Empowering patients with their own health records will fuel telehealth adoption, said Patrick McCarthy, director of telehealth services, Northwell Health. When patients “own and carry” their own data with them it will engender “smart consumers” more than ready to embrace telehealth in a number of applications. “The sky’s the limit when we crack that nut” of patient health record portability, he said. In addition to some technology hurdles, he suggested that the current culture where “health systems own it and think it’s their data” is slowing achievement of that goal. But, just as credit reports have become much more transparent and available to customers, so too will health records, he predicted.
“Health record portability will be huge,” agreed Dr. Darkins.
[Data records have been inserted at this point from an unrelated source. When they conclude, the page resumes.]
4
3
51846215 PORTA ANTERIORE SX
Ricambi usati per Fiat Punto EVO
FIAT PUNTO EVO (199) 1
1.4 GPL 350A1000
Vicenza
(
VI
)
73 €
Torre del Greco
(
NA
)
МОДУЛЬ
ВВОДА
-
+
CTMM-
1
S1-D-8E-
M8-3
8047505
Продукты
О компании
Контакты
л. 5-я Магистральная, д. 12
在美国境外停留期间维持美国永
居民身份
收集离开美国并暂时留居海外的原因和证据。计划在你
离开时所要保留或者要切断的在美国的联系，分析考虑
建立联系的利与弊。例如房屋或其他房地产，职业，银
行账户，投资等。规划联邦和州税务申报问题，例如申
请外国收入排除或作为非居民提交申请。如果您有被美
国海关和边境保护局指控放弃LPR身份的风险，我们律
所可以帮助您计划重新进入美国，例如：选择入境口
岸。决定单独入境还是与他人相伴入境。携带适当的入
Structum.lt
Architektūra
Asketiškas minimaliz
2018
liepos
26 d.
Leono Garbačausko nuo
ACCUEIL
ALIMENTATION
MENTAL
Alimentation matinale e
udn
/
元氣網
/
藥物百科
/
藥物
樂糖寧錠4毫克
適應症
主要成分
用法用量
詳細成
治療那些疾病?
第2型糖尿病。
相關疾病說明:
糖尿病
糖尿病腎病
Patients armed with their own healthcare data and history will make it much easier for doctors to leverage telehealth, especially when it’s a first or one-off visit, he said.
However, it’s critical to remember successful telehealth adoption is about more than increased data and accessibility, cautioned Shawn Griffin, M.D., president and CEO, URAC. Physicians will still have to be able to have “meaningful context” in order to quickly assess what data is relevant to a given patient encounter, he noted. In addition, that doctor-patient relationship will likely remain paramount whether care is delivered via telehealth or in-person, Dr. Griffin said.
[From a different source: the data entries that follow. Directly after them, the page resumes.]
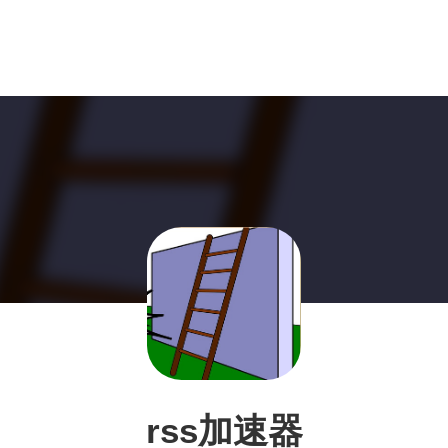
rss加速器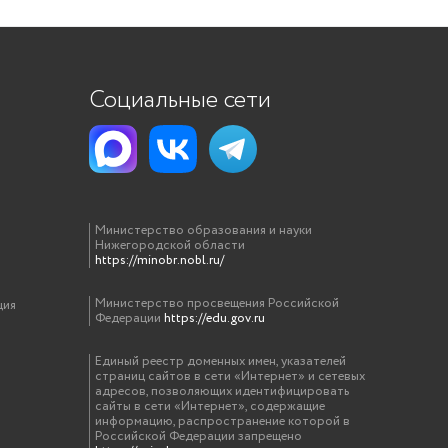
Социальные сети
Министерство образования и науки
Нижегородской области
https://minobr.nobl.ru/
Министерство просвещения Российской
ция
Федерации
https://edu.gov.ru
Единый реестр доменных имен, указателей
страниц сайтов в сети «Интернет» и сетевых
адресов, позволяющих идентифицировать
сайты в сети «Интернет», содержащие
информацию, распространение которой в
Российской Федерации запрещено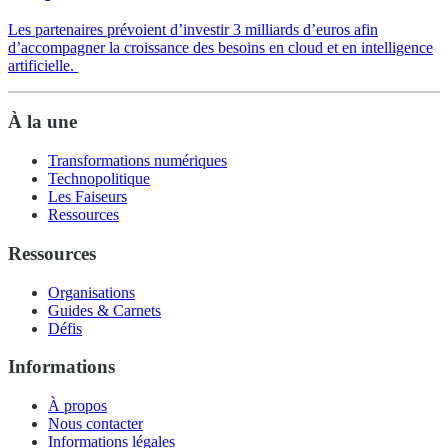
Les partenaires prévoient d’investir 3 milliards d’euros afin
d’accompagner la croissance des besoins en cloud et en intelligence
artificielle.
À la une
Transformations numériques
Technopolitique
Les Faiseurs
Ressources
Ressources
Organisations
Guides & Carnets
Défis
Informations
À propos
Nous contacter
Informations légales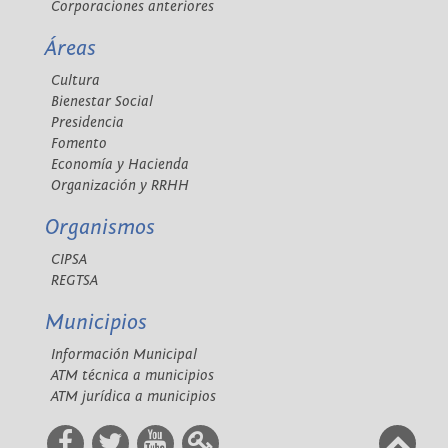
Corporaciones anteriores
Áreas
Cultura
Bienestar Social
Presidencia
Fomento
Economía y Hacienda
Organización y RRHH
Organismos
CIPSA
REGTSA
Municipios
Información Municipal
ATM técnica a municipios
ATM jurídica a municipios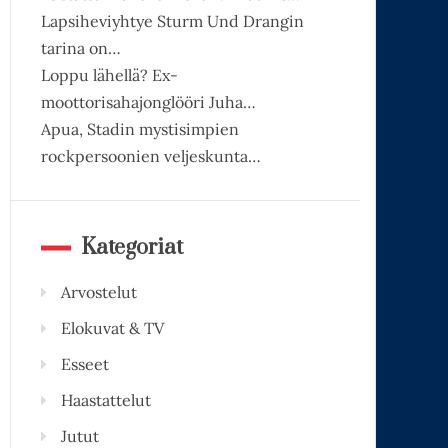
Lapsiheviyhtye Sturm Und Drangin
tarina on…
Loppu lähellä? Ex-
moottorisahajonglööri Juha…
Apua, Stadin mystisimpien
rockpersoonien veljeskunta…
Kategoriat
Arvostelut
Elokuvat & TV
Esseet
Haastattelut
Jutut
Trends are changing, though, said McCarthy. Speaking of today’s millennials, he suggested “that kind of relationship doesn’t matter as much” to them. “They’ve always sought out new knowledge [and] done more comparison shopping” whether it’s a new restaurant or a consumer good purchase, McCarthy said. The millennial segment of the population tends to be more mobile, too, he said. They value convenience and value over relationships in ways older patients might not, he said.
Scott Stuewe, president of DirectTrust, agreed, noting that the future of telehealth will ride in parallel with the future of technology innovation and adoption. Patients will be “less concerned about being physically present with a doctor because the technology will improve” to the point that the visit “feels” virtually the same, he said. “A doctor today can be in Hawaii with his kids, but present as an avatar to a patient” during consult and treatment, he said. “This isn’t pie in the sky [talk], that’s gaming technology now,” he said.
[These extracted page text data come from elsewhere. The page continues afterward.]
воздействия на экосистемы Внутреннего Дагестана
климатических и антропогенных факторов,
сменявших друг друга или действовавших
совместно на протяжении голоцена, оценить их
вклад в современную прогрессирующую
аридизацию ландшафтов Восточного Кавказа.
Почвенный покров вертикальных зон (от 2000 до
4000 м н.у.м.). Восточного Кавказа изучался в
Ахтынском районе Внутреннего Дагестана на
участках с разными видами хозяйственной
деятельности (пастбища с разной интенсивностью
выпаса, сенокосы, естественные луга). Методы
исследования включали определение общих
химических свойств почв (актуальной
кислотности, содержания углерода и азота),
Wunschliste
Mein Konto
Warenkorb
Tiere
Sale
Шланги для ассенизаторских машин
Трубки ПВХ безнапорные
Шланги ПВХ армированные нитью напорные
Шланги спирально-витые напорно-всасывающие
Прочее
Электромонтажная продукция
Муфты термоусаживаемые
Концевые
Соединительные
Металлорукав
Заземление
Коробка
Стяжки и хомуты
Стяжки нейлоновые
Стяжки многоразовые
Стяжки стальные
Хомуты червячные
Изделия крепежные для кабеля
Reimbursement is also a key factor, panelists said. It’s not realistic to expect doctors and other healthcare professionals to perform services via telehealth unless they are able to bill for it, and that’s not always the case today, McCarthy said, calling it “the biggest obstacle” to future telehealth adoption. “Bigger than technology and bigger than generational issues,” he added.
Regardless, the human factor is significant when trying to predict the future of telehealth adoption, panelists said. “There’s a change management challenge,” Dr. Darkins said. A “rigid, hierarchical” system has engendered a sense of “entitlement” among some healthcare professionals, he suggested. “Those most invested in the [current] structure are the most insecure” and averse to it, he warned.